Records from a data collection
□ □ □ □ □

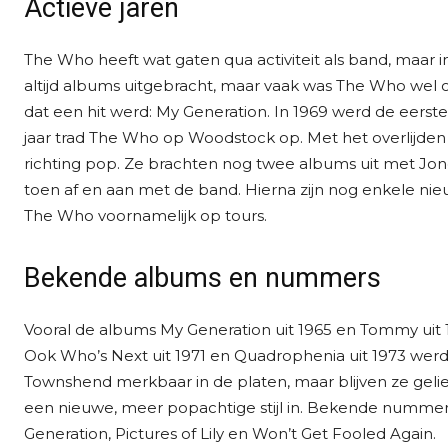
Actieve jaren
The Who heeft wat gaten qua activiteit als band, maar in 
altijd albums uitgebracht, maar vaak was The Who wel o
dat een hit werd: My Generation. In 1969 werd de eerst
jaar trad The Who op Woodstock op. Met het overlijd
richting pop. Ze brachten nog twee albums uit met Jone
toen af en aan met de band. Hierna zijn nog enkele n
The Who voornamelijk op tours.
Bekende albums en nummers
Vooral de albums My Generation uit 1965 en Tommy uit
Ook Who’s Next uit 1971 en Quadrophenia uit 1973 werden
Townshend merkbaar in de platen, maar blijven ze gelief
een nieuwe, meer popachtige stijl in. Bekende nummers 
Generation, Pictures of Lily en Won’t Get Fooled Again.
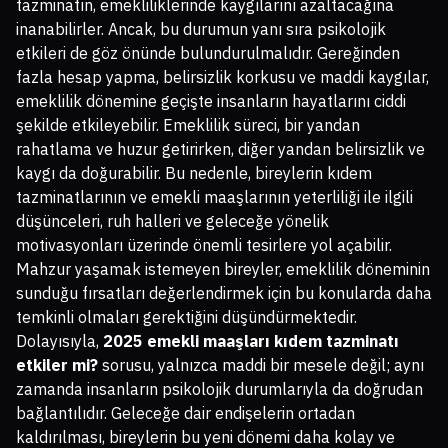
tazminatın, emekliliklerinde kaygılarını azaltacağına
inanabilirler. Ancak, bu durumun yanı sıra psikolojik
etkileri de göz önünde bulundurulmalıdır. Gereğinden
fazla hesap yapma, belirsizlik korkusu ve maddi kaygılar,
emeklilik dönemine geçişte insanların hayatlarını ciddi
şekilde etkileyebilir. Emeklilik süreci, bir yandan
rahatlama ve huzur getirirken, diğer yandan belirsizlik ve
kaygı da doğurabilir. Bu nedenle, bireylerin kıdem
tazminatlarının ve emekli maaşlarının yeterliliği ile ilgili
düşünceleri, ruh halleri ve geleceğe yönelik
motivasyonları üzerinde önemli tesirlere yol açabilir.
Mahzur yaşamak istemeyen bireyler, emeklilik döneminin
sunduğu fırsatları değerlendirmek için bu konularda daha
temkinli olmaları gerektiğini düşündürmektedir.
Dolayısıyla,
2025 emekli maaşları kıdem tazminatı
etkiler mi?
sorusu, yalnızca maddi bir mesele değil; aynı
zamanda insanların psikolojik durumlarıyla da doğrudan
bağlantılıdır. Geleceğe dair endişelerin ortadan
kaldırılması, bireylerin bu yeni dönemi daha kolay ve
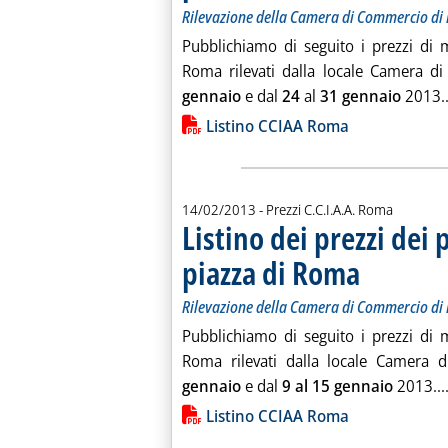
Rilevazione della Camera di Commercio d
Pubblichiamo di seguito i prezzi di m
Roma rilevati dalla locale Camera di
gennaio
e dal
24
al
31 gennaio
2013..
Lista allegati PDF alla notiz
Listino CCIAA Roma
14/02/2013
- Prezzi C.C.I.A.A. Roma
Listino dei prezzi dei 
piazza di Roma
. Sottotitolo: Ril
. Pubblicata giove
Rilevazione della Camera di Commercio d
Pubblichiamo di seguito i prezzi di m
Roma rilevati dalla locale Camera di
gennaio
e dal
9 al 15 gennaio
2013...
Lista allegati PDF alla notiz
Listino CCIAA Roma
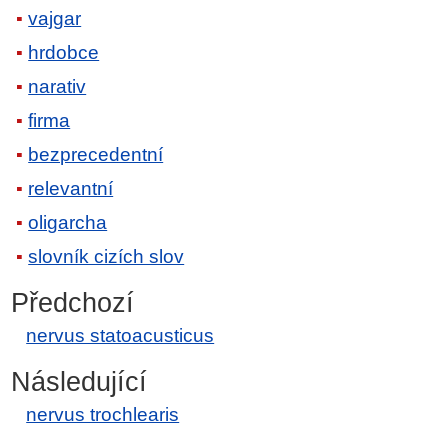
vajgar
hrdobce
narativ
firma
bezprecedentní
relevantní
oligarcha
slovník cizích slov
Předchozí
nervus statoacusticus
Následující
nervus trochlearis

□ □ □ □ □

When you reach the line with "inanabilirler. Ancak, bu" in the records above, start writing out lines exactly, and stop once the line with "motivasyonları üzerinde önemli" has been written; include nothing else.

* **Output for this exercise**:
inanabilirler. Ancak, bu durumun yanı sıra psikolojik
etkileri de göz önünde bulundurulmalıdır. Gereğinden
fazla hesap yapma, belirsizlik korkusu ve maddi kaygılar,
emeklilik dönemine geçişte insanların hayatlarını ciddi
şekilde etkileyebilir. Emeklilik süreci, bir yandan
rahatlama ve huzur getirirken, diğer yandan belirsizlik ve
kaygı da doğurabilir. Bu nedenle, bireylerin kıdem
tazminatlarının ve emekli maaşlarının yeterliliği ile ilgili
düşünceleri, ruh halleri ve geleceğe yönelik
motivasyonları üzerinde önemli tesirlere yol açabilir.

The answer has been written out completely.